◆ Data records ◆
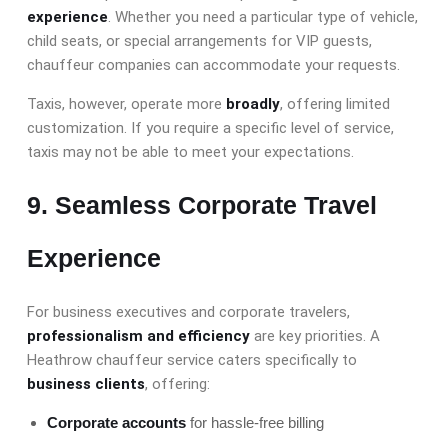
experience
. Whether you need a particular type of vehicle,
child seats, or special arrangements for VIP guests,
chauffeur companies can accommodate your requests.
Taxis, however, operate
more
broadly
, offering limited
customization. If you require a specific level of service,
taxis may not be able to meet your expectations.
9. Seamless Corporate Travel
Experience
For business executives and corporate travelers,
professionalism and efficiency
are key priorities. A
Heathrow chauffeur service caters specifically to
business clients
, offering:
Corporate accounts
for hassle-free billing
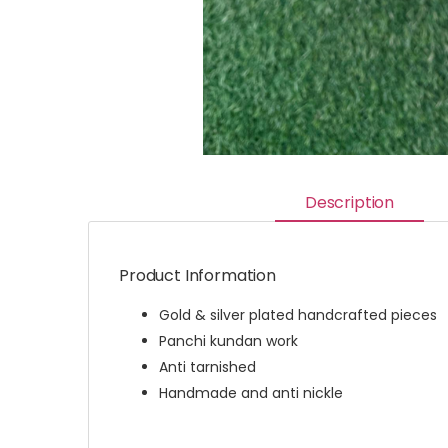
Description
Product Information
Gold & silver plated handcrafted pieces
Panchi kundan work
Anti tarnished
Handmade and anti nickle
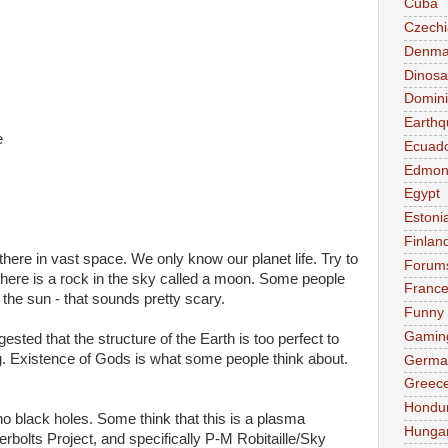
Cuba
Czechi
Denma
Dinosa
Domini
Earthq
e
Ecuad
Edmon
Egypt
Estoni
Finlan
there in vast space. We only know our planet life. Try to
Forum
 There is a rock in the sky called a moon. Some people
Franc
the sun - that sounds pretty scary.
Funny
Gamin
sted that the structure of the Earth is too perfect to
. Existence of Gods is what some people think about.
Germa
Greec
Hondu
no black holes. Some think that this is a plasma
Hunga
rbolts Project, and specifically P-M Robitaille/Sky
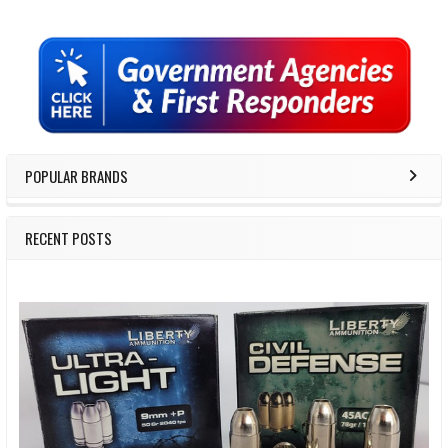
Sidebar
POPULAR BRANDS
RECENT POSTS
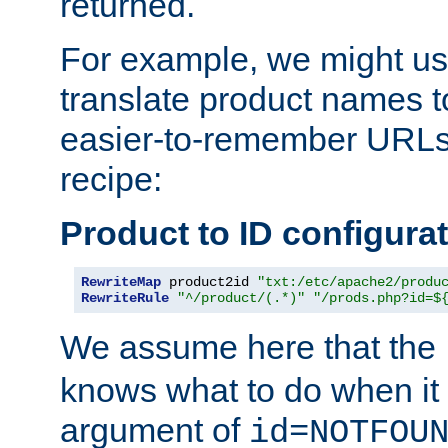
returned.
For example, we might us
translate product names t
easier-to-remember URLs,
recipe:
Product to ID configura
RewriteMap
 product2id 
"txt:/etc/apache2/produ
RewriteRule
"^/product/(.*)"
"/prods.php?id=$
We assume here that the
knows what to do when it
argument of
id=NOTFOU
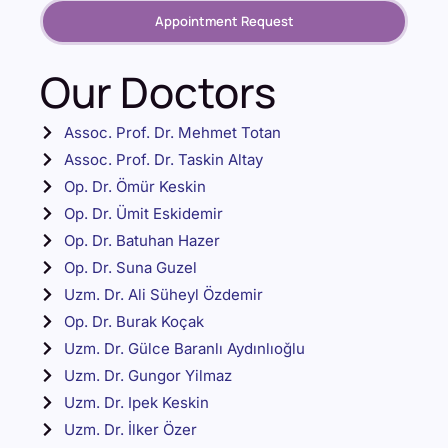
Appointment Request
Our Doctors
Assoc. Prof. Dr. Mehmet Totan
Assoc. Prof. Dr. Taskin Altay
Op. Dr. Ömür Keskin
Op. Dr. Ümit Eskidemir
Op. Dr. Batuhan Hazer
Op. Dr. Suna Guzel
Uzm. Dr. Ali Süheyl Özdemir
Op. Dr. Burak Koçak
Uzm. Dr. Gülce Baranlı Aydınlıoğlu
Uzm. Dr. Gungor Yilmaz
Uzm. Dr. Ipek Keskin
Uzm. Dr. İlker Özer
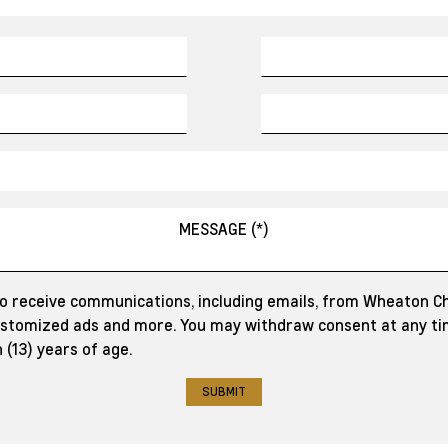
to receive communications, including emails, from Wheaton C
customized ads and more. You may withdraw consent at any tim
 (13) years of age.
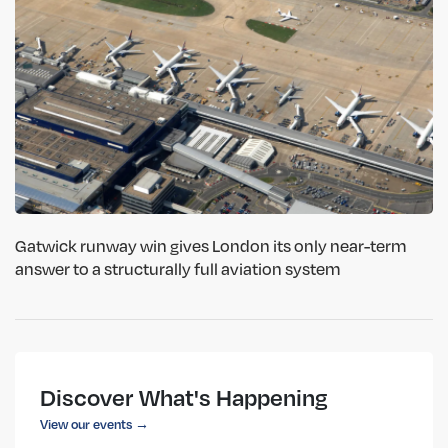
Gatwick runway win gives London its only near-term
answer to a structurally full aviation system
Discover What's Happening
View our events →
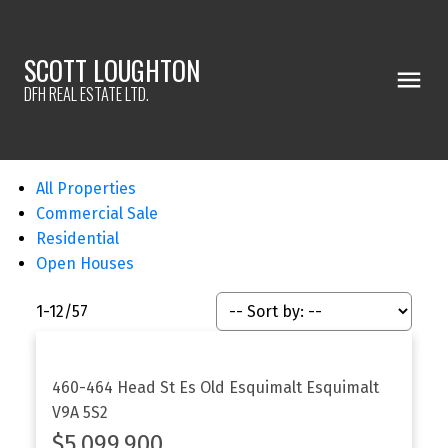
SCOTT LOUGHTON
DFH REAL ESTATE LTD.
All Properties
Commercial Sale
Residential
Open Houses
1-12
/
57
460-464 Head St
Es Old Esquimalt
Esquimalt
V9A 5S2
$5,099,900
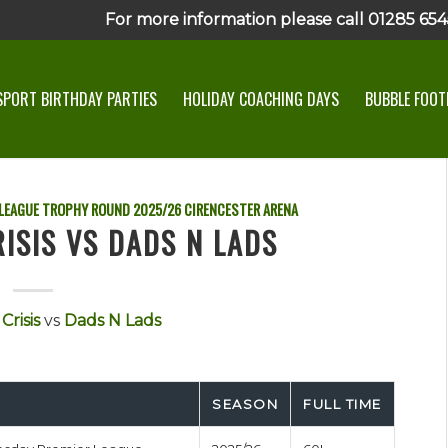
For more information please call 01285 6545
SPORT BIRTHDAY PARTIES
HOLIDAY COACHING DAYS
BUBBLE FOOTB
 LEAGUE TROPHY ROUND
2025/26
CIRENCESTER ARENA
RISIS VS DADS N LADS
Crisis
vs
Dads N Lads
SEASON
FULL TIME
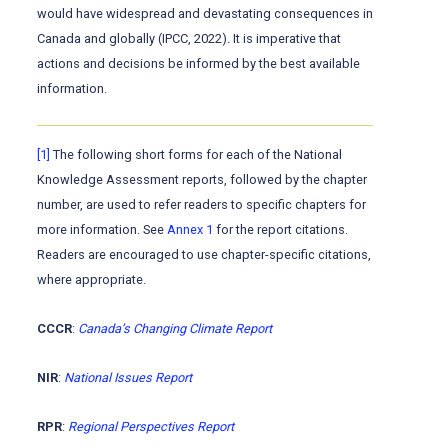
would have widespread and devastating consequences in
Canada and globally (IPCC, 2022)
.
It is imperative that
actions and decisions be informed by the best available
information.
[1]
The following short forms for each of the National
Knowledge Assessment reports, followed by the chapter
number, are used to refer readers to specific chapters for
more information. See
Annex 1
for the report citations.
Readers are encouraged to use chapter-specific citations,
where appropriate.
CCCR
:
Canada’s Changing Climate Report
NIR
:
National Issues Report
RPR
:
Regional Perspectives Report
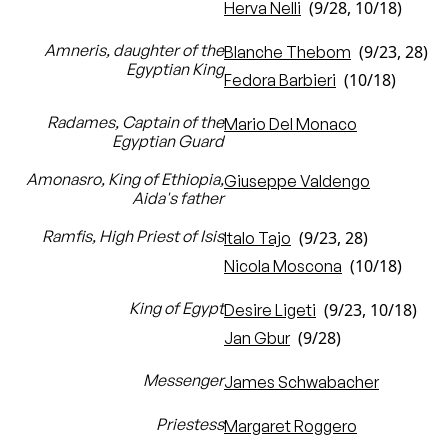
(9/28, 10/18)
Herva Nelli
Amneris, daughter of the
(9/23, 28)
Blanche Thebom
Egyptian King
(10/18)
Fedora Barbieri
Radames, Captain of the
Mario Del Monaco
Egyptian Guard
Amonasro, King of Ethiopia,
Giuseppe Valdengo
Aida's father
Ramfis, High Priest of Isis
(9/23, 28)
Italo Tajo
(10/18)
Nicola Moscona
King of Egypt
(9/23, 10/18)
Desire Ligeti
(9/28)
Jan Gbur
Messenger
James Schwabacher
Priestess
Margaret Roggero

◆ Problem to solve ◆
Which lines in the records above contain the string "more"? Copy each one.

◆ Response to the task ◆
more
customized ads and more. You may withdraw consent at any tim
For more information please call 01285 6545
more information. See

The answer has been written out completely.